Cyberattacks costs for US businesses up 80%

According to the Hiscox Cyber Readiness Report 2022, United States businesses report that cyberattack costs are up 80%, and nearly half (47%) suffered an attack in the past year. The prevalence of cyberattacks, ransomware, and supporting remote workers is causing IT professionals more anxiety than the pandemic (43%) or skills shortages (38%).

The median cost of an attack has nearly doubled in just a year: from $10,000 to $18,000 in 2022. While companies have adopted an increasing amount of cloud services, such as software as a service, the requirement of supporting APIs has skyrocketed. This effectively has increased the attack surface to defend.

Within the US, 40% of cyberattacks cost $25,000 or more to remediate. A vulnerability on a cloud-based corporate server was the most common entry point for hackers, according to the report.

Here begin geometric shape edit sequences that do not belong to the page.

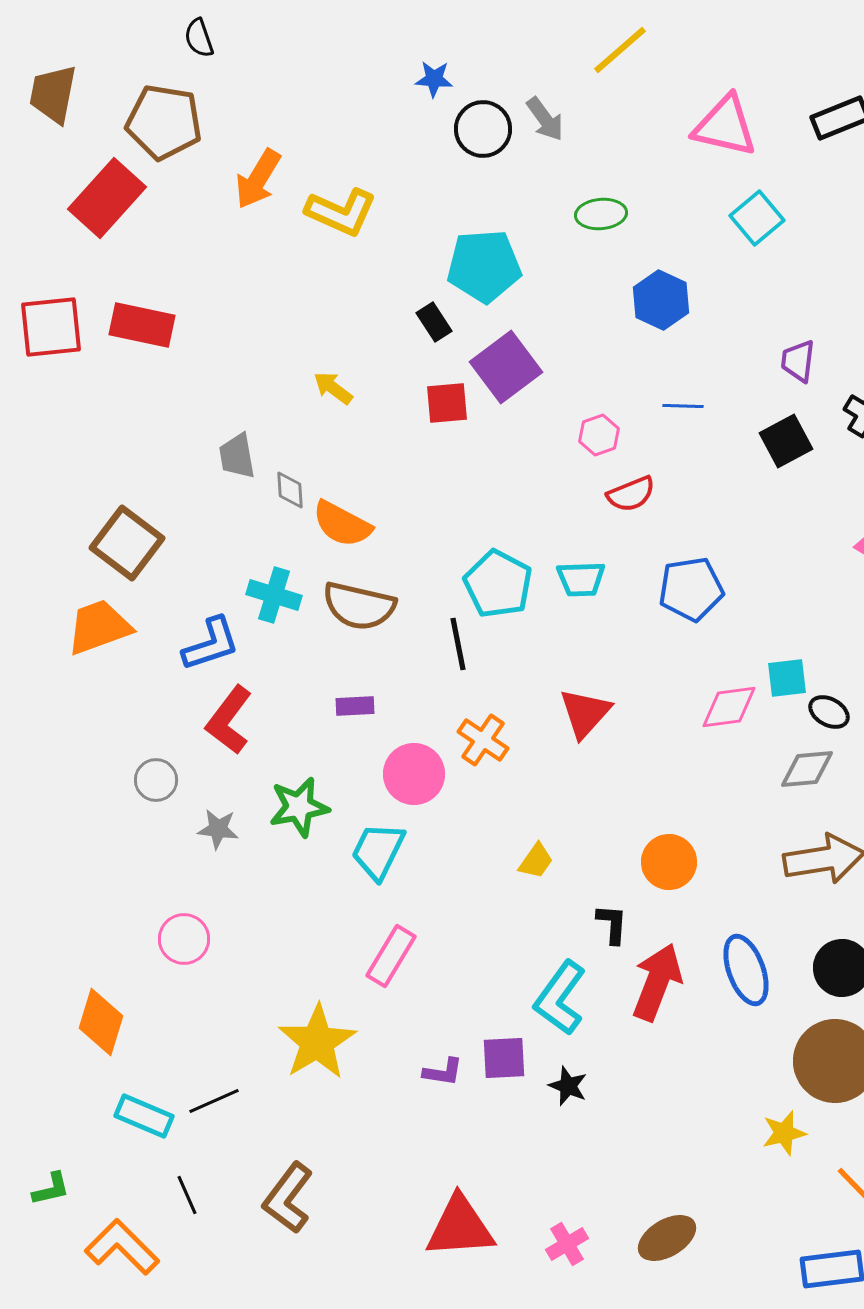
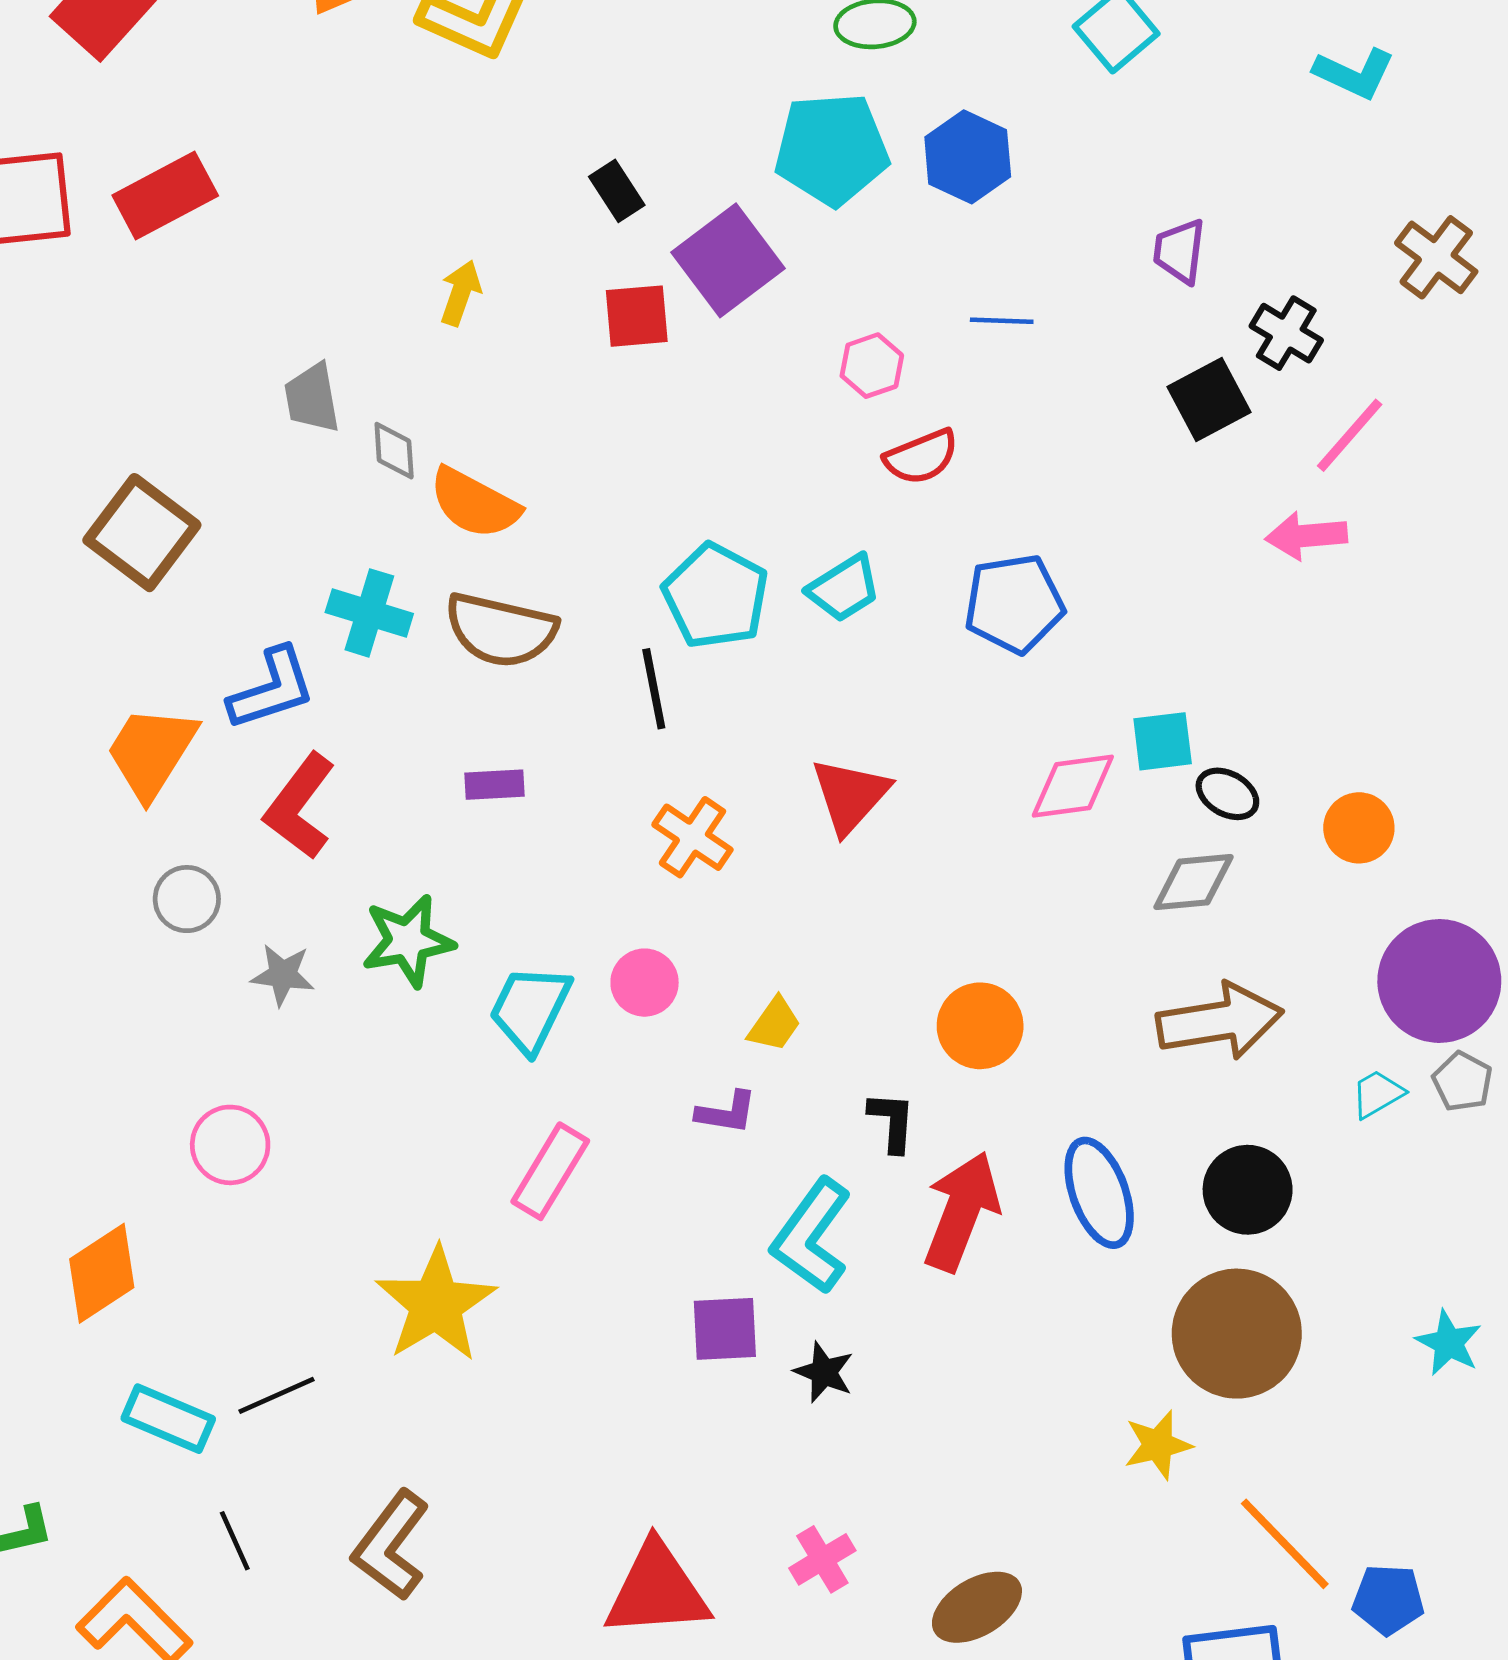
cyan pentagon: (484, 266) -> (832, 149), moved
red rectangle: (142, 325) -> (165, 195), turned -40
yellow arrow: (333, 388) -> (461, 293), turned 72
black square: (786, 441) -> (1209, 400), moved
cyan trapezoid: (581, 579) -> (844, 588), turned -30
orange trapezoid: (99, 627) -> (151, 752), moved, turned -38
pink circle: (414, 774) -> (645, 983), moved, size x0.7
orange diamond: (101, 1022) -> (102, 1273), turned 40
purple L-shape: (443, 1072) -> (726, 1112), moved
pink cross: (567, 1244) -> (822, 1559), moved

Interestingly, the study found that while US companies have the highest levels of cyber maturity compared to surveyed European businesses, they are most likely to pay a ransom. Eighty-four percent of US companies that suffered a ransomware attack paid the bounty.

On a positive note, the the median cost of ransoms paid is down by 20%. While the report doesn’t state why, it is likely due to the crash in cryptocurrency prices. Cryptocurrency remains the most prevalent, preferred method of payment to hackers as it is somewhat obscure or can be “cleaned” through known services to cybercriminals. But even that has its faults, as we reported earlier.

Ransomware is not going away, and neither are cyberattacks. As long as companies continue to make mistakes—and it only takes one good social engineer attack as Uber knows too well—cyber crime will inevitably continue.